People living in non-industrialized societies don’t get pimples.
Credit: gpointstudio / Adobe Stock
Key Takeaways
  • While acne affects half of people over age 25 in modern societies, it’s basically nonexistent in non-industrialized societies.
  • This disparity isn’t due to genetics. Something about living in Western, modernized societies predisposes people to acne. Diet, stress, excessive hygiene, and lack of exercise could all play a role.
  • Though we still don’t know exactly why modern society predisposes its citizens to acne, one thing we can say with some certainty is that acne’s prevalence is rapidly increasing, rising about 48% since 1990.

In the Western world, it’s rare to find someone who hasn’t faced a bout of acne at least once. Regardless of race, everyone seems to succumb to this unsightly skin condition, which occurs when hair follicles become plugged with oil and dead skin cells. At 80% to 90% prevalence among adolescents living in modernized countries, acne is basically a rite of passage. It persists for about half of people over age 25.

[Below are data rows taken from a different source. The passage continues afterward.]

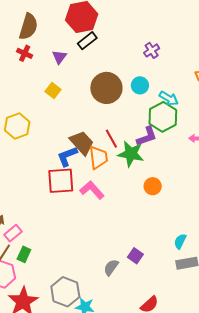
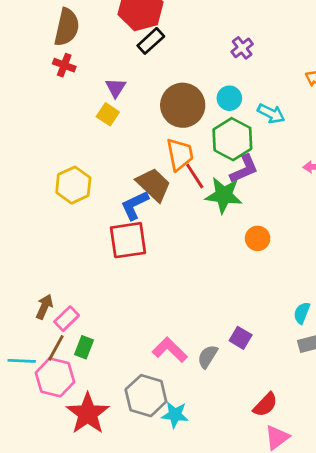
purple triangle: (59, 57) -> (116, 88), moved
green hexagon: (163, 117) -> (232, 139), moved
yellow hexagon: (17, 126) -> (73, 185), moved
orange trapezoid: (98, 157) -> (180, 154), moved
pink L-shape: (92, 190) -> (170, 350), moved

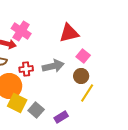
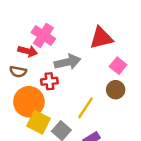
gray arrow: (53, 66) -> (67, 62), moved
yellow line: (87, 93) -> (86, 108), moved

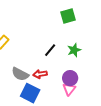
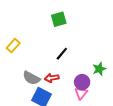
green square: (68, 16) -> (59, 19), moved
green star: (74, 50) -> (99, 69), moved

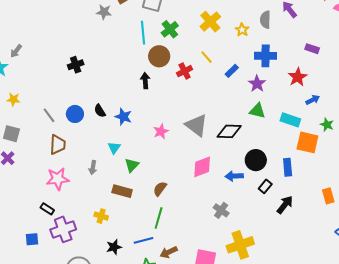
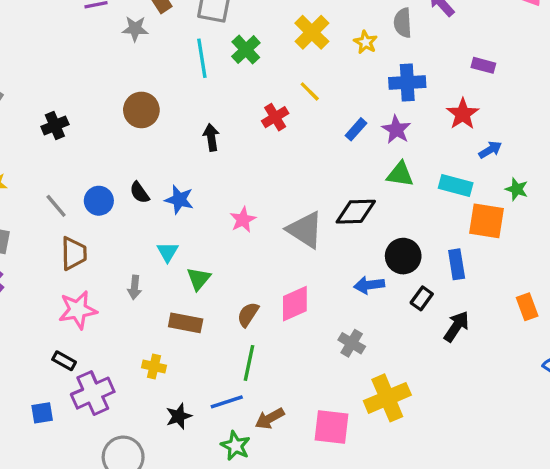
brown circle: (159, 56) -> (141, 110), moved
black cross: (76, 65) -> (55, 126), moved
blue rectangle: (232, 71) -> (356, 129), moved
gray triangle: (196, 125) -> (305, 230), moved
pink diamond: (202, 167) -> (295, 304), moved

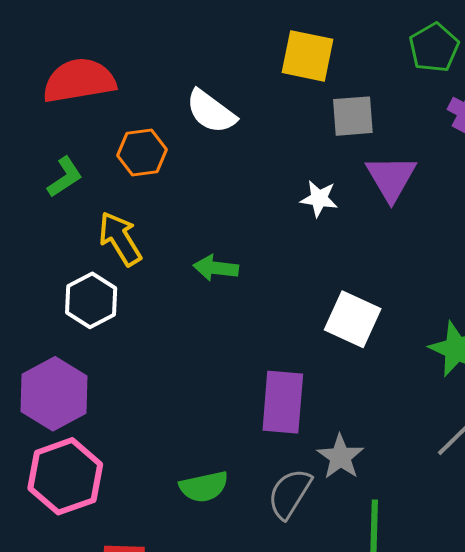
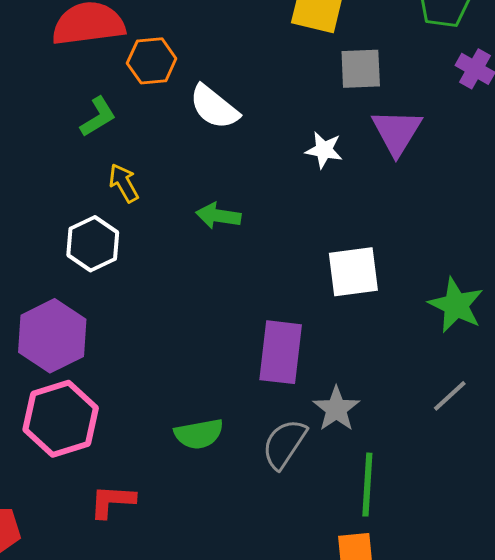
white semicircle: (211, 112) -> (214, 107), moved
orange hexagon: (142, 153) -> (152, 61), moved
green L-shape: (65, 177) -> (98, 117), moved
yellow arrow: (120, 239) -> (124, 183), size x0.7
white square: (353, 319) -> (353, 272), turned -34

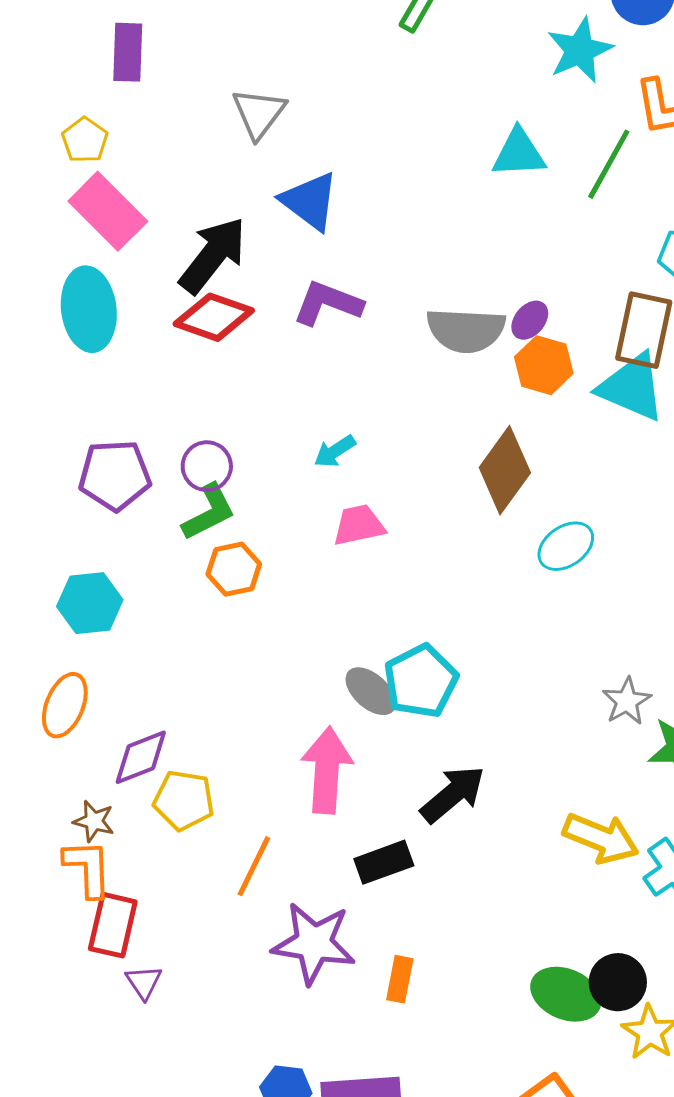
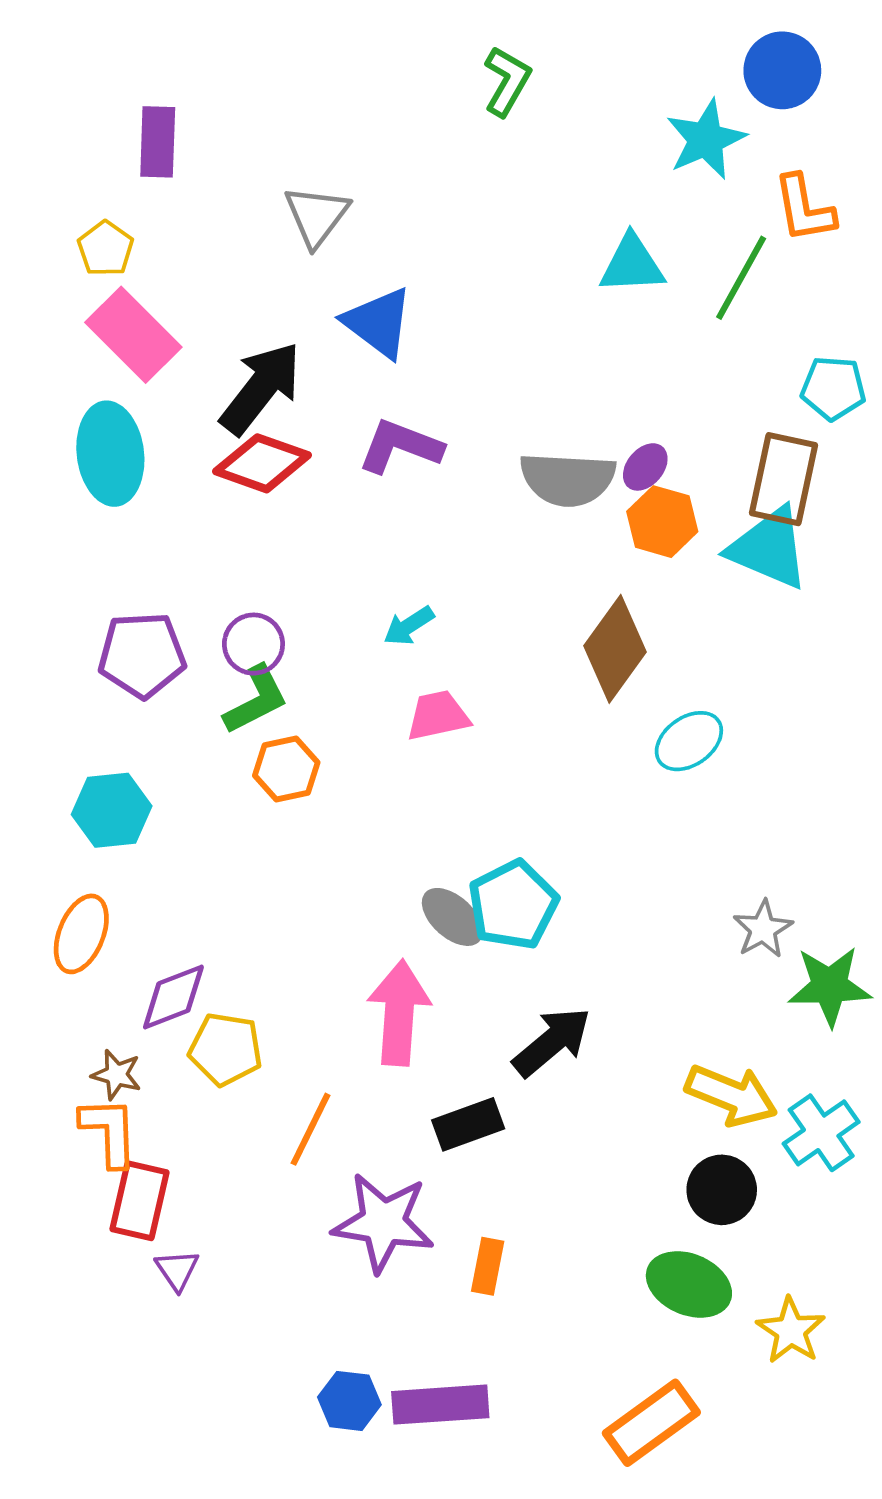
black circle: (618, 982) -> (722, 1190), moved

But fascinatingly, researchers have discovered that acne is essentially nonexistent among non-industrialized communities. The Kitavan people living on the Trobriand Islands near Papua New Guinea, the Aché hunter-gatherers of Paraguay, the Okinawans prior to the colonization of their island during World War II, the Inuit before becoming more Westernized, and many others have no pimples, whiteheads, or blackheads — not even on the faces of hormone-filled teenagers.

This isn’t simply due to genetics, either. When individuals from these cultures move to the U.S., Europe, Australia, industrialized parts of Asia, or pretty much anywhere where modernization has taken hold, they get acne just as much as the rest of us. This implies that a few, or many, facets of modern society predispose people to pimples. So what are these factors?

Pimple factors

For the acne sufferers out there, a simple answer would certainly be convenient, but unfortunately there isn’t one. Science hasn’t pinpointed one overriding cause. Comparing how we live with how acne-free cultures live can yield insights, however.

  • Our diets are much different. Particularly, acne-free peoples tend to consume far fewer refined carbohydrates and simple sugars that spike insulin levels and are devoid of fiber. Although when studies have been pooled and analyzed together, there really isn’t a clear signal linking any aspect of diet to acne.
  • We exercise less. Regular physical activity can lower stress, reduce inflammation, and increase blood flow to the skin, all of which can reduce acne. But again, studies haven’t revealed a clear link between exercise and acne.
  • We are exposed to less sunlight. Humans obtain much of our Vitamin D from sunlight. The vitamin may speed wound healing and lower inflammation. A 2016 study found that people with acne are more than twice as likely to suffer from Vitamin D deficiency as people without acne.
  • We are more stressed out. The relentless grind of modern life may exact a toll on our skin by messing with hormone levels and diminishing the immune response.
  • We shower too much. Maybe all the hygiene products we apply and the excessive scrubbing we do throw the skin microbiome out of balance? If left to its own devices, our skin might take care of itself just fine, although probably with more pungency.
  • We tend to be exposed to more air pollution. Exposure to nitrous dioxide and other air pollutants may exacerbate inflammatory acne.

Though we still don’t know exactly why modern society predisposes its citizens to acne, one thing we can say with some certainty is that acne’s prevalence is rapidly increasing. Last year, researchers noted a global rise of about 48% since 1990, with the burden “most pronounced in Western Europe and high-income countries in Asia Pacific and East Asia”.